BRIEF
Without the images, write out all of the following entries exactly.

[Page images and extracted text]
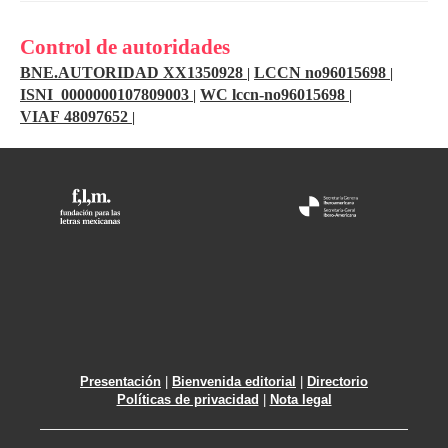
Control de autoridades
BNE.AUTORIDAD XX1350928
LCCN no96015698
|
|
ISNI 0000000107809003
WC lccn-no96015698
|
|
VIAF 48097652
|
Presentación
|
Bienvenida editorial
|
Directorio
Políticas de privacidad
|
Nota legal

EXERCISE ANSWER
Control de autoridades
BNE.AUTORIDAD XX1350928
LCCN no96015698
|
|
ISNI 0000000107809003
WC lccn-no96015698
|
|
VIAF 48097652
|
Presentación
|
Bienvenida editorial
|
Directorio
Políticas de privacidad
|
Nota legal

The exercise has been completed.